I did not consider route_id and trip_id in the analysis, they might be stable in one GTFS feed, they might always change from version to version in other feeds.

First code handles an overview on all routes in two feeds - a single Web page with no further activities.
You may select two routes and click on “Compare selected Routes” but that’s not implemented yet.

Examples:

I would be happy receiving comments, feedback, suggestions, ideas, …

@skyper @CjMalone @miche101 @Patchi @Nielkrokodil @JesseFTW @mcliquid @flo2154 @NorthCrab @mariotomo

JesseFTW · September 5, 2023, 11:42am

This looks neat, thank you for working on it. One minimal improvement is to add delimiters in the date fields, so rather than 20230814 it would be something like 2023 08 14 (or with dashes, to match ISO).

Also maybe auto-collapse columns where none of the values changed?

miche101 · September 5, 2023, 4:30pm

Sieht sehr kompliziert aus. Und man sieht ja nicht welche Relation betroffen ist bzw. welche Variante jetzt eigentlich fehlt.

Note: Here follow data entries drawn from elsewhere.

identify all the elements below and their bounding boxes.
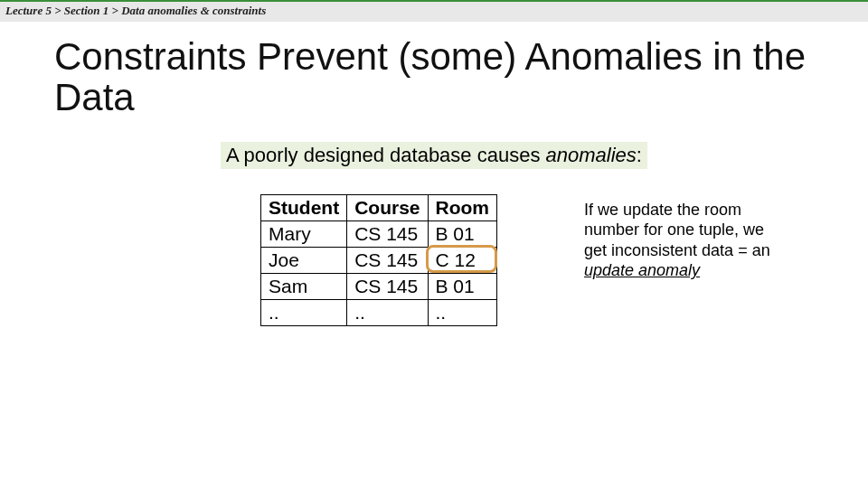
cell-course: CS 145 — [347, 221, 428, 247]
cell-room: .. — [428, 299, 497, 325]
table-row: .. .. .. — [261, 299, 497, 325]
table-row: Joe CS 145 C 12 — [261, 247, 497, 273]
subtitle-tail: : — [637, 144, 642, 166]
subtitle-row: A poorly designed database causes anomal… — [54, 142, 814, 169]
breadcrumb-topic: Data anomalies & constraints — [121, 4, 266, 17]
cell-course: CS 145 — [347, 247, 428, 273]
annotation-note: If we update the room number for one tup… — [584, 200, 774, 281]
cell-room-highlighted: C 12 — [428, 247, 497, 273]
annotation-text: If we update the room number for one tup… — [584, 201, 770, 259]
cell-student: Sam — [261, 273, 347, 299]
breadcrumb-lecture: Lecture 5 — [5, 4, 52, 17]
table-header-row: Student Course Room — [261, 194, 497, 221]
subtitle-text: A poorly designed database causes — [226, 144, 545, 166]
breadcrumb-section: Section 1 — [64, 4, 108, 17]
cell-room: B 01 — [428, 273, 497, 299]
anomaly-table: Student Course Room Mary CS 145 B 01 Joe… — [260, 194, 497, 326]
slide-body: Constraints Prevent (some) Anomalies in … — [0, 22, 868, 488]
col-room: Room — [428, 194, 497, 221]
col-course: Course — [347, 194, 428, 221]
breadcrumb-sep: > — [54, 4, 61, 17]
subtitle: A poorly designed database causes anomal… — [221, 142, 647, 169]
cell-student: .. — [261, 299, 347, 325]
col-student: Student — [261, 194, 347, 221]
cell-course: CS 145 — [347, 273, 428, 299]
breadcrumb: Lecture 5 > Section 1 > Data anomalies &… — [0, 0, 868, 22]
cell-student: Mary — [261, 221, 347, 247]
annotation-emph: update anomaly — [584, 261, 700, 279]
slide-title: Constraints Prevent (some) Anomalies in … — [54, 36, 814, 118]
cell-course: .. — [347, 299, 428, 325]
cell-student: Joe — [261, 247, 347, 273]
subtitle-emph: anomalies — [546, 144, 637, 166]
cell-room: B 01 — [428, 221, 497, 247]
content-row: Student Course Room Mary CS 145 B 01 Joe… — [54, 194, 814, 326]
table-row: Sam CS 145 B 01 — [261, 273, 497, 299]
table-wrap: Student Course Room Mary CS 145 B 01 Joe… — [260, 194, 497, 326]
table-row: Mary CS 145 B 01 — [261, 221, 497, 247]
breadcrumb-sep: > — [112, 4, 118, 17]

ToniE · September 5, 2023, 5:53pm

Format of dates is now ISO
hide / show unchanged routes

Nielkrokodil · September 5, 2023, 5:53pm

Good Work!

Another indicator could be route length. You could spot changes after new roads have been built.

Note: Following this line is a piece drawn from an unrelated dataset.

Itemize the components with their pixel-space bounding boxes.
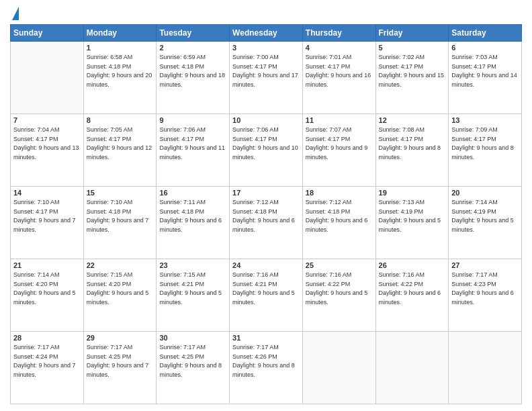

I see this possible use case:
It will help you maintain already mapped routes, because you see where to update OSM Data and do not have to go through all routes and check manually.

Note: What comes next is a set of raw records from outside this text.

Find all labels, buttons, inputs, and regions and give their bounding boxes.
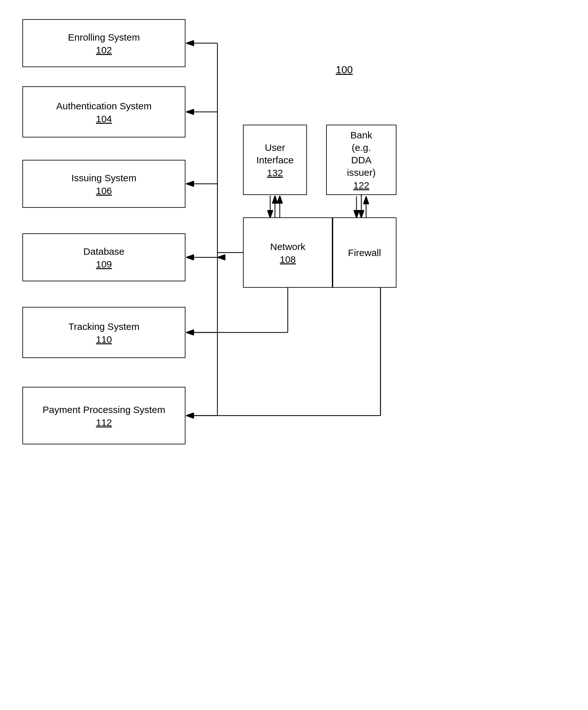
tracking-system-number: 110 [96,334,112,345]
network-number: 108 [280,254,296,265]
issuing-system-number: 106 [96,185,112,196]
enrolling-system-number: 102 [96,45,112,56]
issuing-system-label: Issuing System [71,172,136,184]
authentication-system-box: Authentication System 104 [22,86,185,138]
user-interface-label: UserInterface [256,141,294,166]
enrolling-system-box: Enrolling System 102 [22,19,185,67]
bank-number: 122 [353,180,369,191]
tracking-system-label: Tracking System [68,320,139,333]
user-interface-number: 132 [267,167,283,179]
payment-processing-number: 112 [96,417,112,428]
network-label: Network [270,240,305,253]
payment-processing-label: Payment Processing System [43,403,165,416]
diagram-number-label: 100 [336,64,353,76]
firewall-label: Firewall [348,246,381,259]
issuing-system-box: Issuing System 106 [22,160,185,208]
user-interface-box: UserInterface 132 [243,125,307,195]
database-number: 109 [96,259,112,270]
bank-label: Bank(e.g.DDAissuer) [347,129,376,179]
bank-box: Bank(e.g.DDAissuer) 122 [326,125,397,195]
enrolling-system-label: Enrolling System [68,31,140,44]
authentication-system-number: 104 [96,114,112,124]
database-label: Database [84,245,124,258]
firewall-box: Firewall [332,217,397,288]
authentication-system-label: Authentication System [56,100,152,112]
diagram: Enrolling System 102 Authentication Syst… [0,0,588,710]
database-box: Database 109 [22,233,185,281]
network-box: Network 108 [243,217,332,288]
payment-processing-box: Payment Processing System 112 [22,387,185,444]
tracking-system-box: Tracking System 110 [22,307,185,358]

If this gets extended to see differences of routes in one single gtfs feed (different variants) I would use it a lot. What I imagine is:
Render both routes (same style as now, with stop numbers you can click on) on top of each other in different colors. Color the stop numbers differently: Same stop name and same number = green, same stop name but other number = yellow, stop name only in one route = color_of_the_route.
This could be extenset to compare even more than 2 routes, as long as you have enough different colors and enough space for the stopnumber-popups.
It would be nice to compare a gtfs route with an osm route too.

ToniE · September 5, 2023, 5:54pm

Das ist hier zunächst nur eine Übersicht über das was sich geändert haben könnte.

Wenn man zwei Routes direkt vergleicht, werden die Details angegeben - wenn’s mal implementiert ist.

ToniE · September 5, 2023, 7:32pm

Good point! Not all feeds include shape data. But for those which have, I could consider that.

This is possible, for instance for AT-VVT

Tram 1 has 6 route_id versions and their stop sequence indicators are all the same - so maybe changes only in timetable?
Tram 2 has 7 route_id versions, most of the indicators differ - would be interesting to compare their start and end dates. Short term changes caused by construction?
…

Simply spoken: GTFS routes correspond to OSM route_masters, GTFS trips correspond to OSM routes - rendering two GTFS routes in one map could fill the whole map with icons though.

Yep, this is on the to-do list. E.g. in the PTNA analysis, take the GTFS info from CSV list (feed, route_id) and compare it with the route_master.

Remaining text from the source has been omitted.